» WORK TO BE COMPLETED
Starting at the line that contains "Find portal vein", transcribe each line exactly through the end of the data below, and skip any pictures.
Start of RECORDS SHOWN
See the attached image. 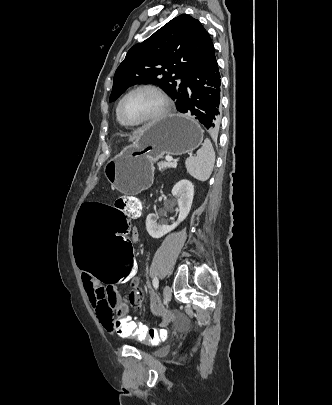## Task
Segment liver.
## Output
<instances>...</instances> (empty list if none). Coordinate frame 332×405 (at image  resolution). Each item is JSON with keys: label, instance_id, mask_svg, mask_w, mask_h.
<instances>
[{"label": "liver", "instance_id": "1", "mask_svg": "<svg viewBox=\"0 0 332 405\" xmlns=\"http://www.w3.org/2000/svg\"><path fill=\"white\" fill-rule=\"evenodd\" d=\"M145 129H146V127H143V128H141V129H139L136 133H135V135L133 136V140L135 139H137L141 134H143L144 133V131H145Z\"/></svg>", "mask_w": 332, "mask_h": 405}]
</instances>
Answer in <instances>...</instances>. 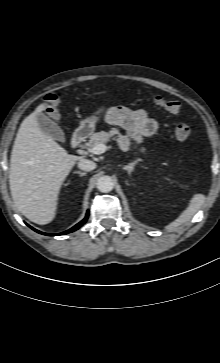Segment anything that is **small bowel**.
<instances>
[{"label": "small bowel", "mask_w": 220, "mask_h": 363, "mask_svg": "<svg viewBox=\"0 0 220 363\" xmlns=\"http://www.w3.org/2000/svg\"><path fill=\"white\" fill-rule=\"evenodd\" d=\"M104 120L109 124L124 127L134 142L153 136L159 128L158 122L143 109H108L104 112Z\"/></svg>", "instance_id": "1"}]
</instances>
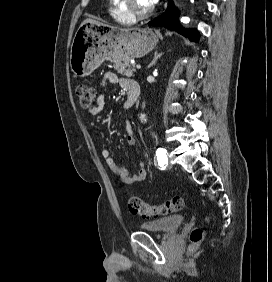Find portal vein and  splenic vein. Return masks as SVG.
Masks as SVG:
<instances>
[{"mask_svg":"<svg viewBox=\"0 0 272 282\" xmlns=\"http://www.w3.org/2000/svg\"><path fill=\"white\" fill-rule=\"evenodd\" d=\"M136 68H137V69H140V68H141V66H140L139 64H137V65H136Z\"/></svg>","mask_w":272,"mask_h":282,"instance_id":"obj_1","label":"portal vein and splenic vein"}]
</instances>
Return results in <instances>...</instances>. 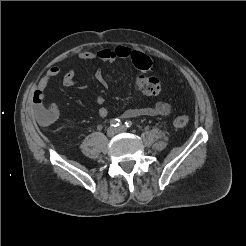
End of RECORDS SHOWN
» EXERCISE ANSWER
Find portal vein and  splenic vein. Return masks as SVG.
Masks as SVG:
<instances>
[{"mask_svg":"<svg viewBox=\"0 0 272 282\" xmlns=\"http://www.w3.org/2000/svg\"><path fill=\"white\" fill-rule=\"evenodd\" d=\"M136 68H137V69H140V68H141V66H140L139 64H137V65H136Z\"/></svg>","mask_w":272,"mask_h":282,"instance_id":"obj_1","label":"portal vein and splenic vein"}]
</instances>
Return results in <instances>...</instances>. 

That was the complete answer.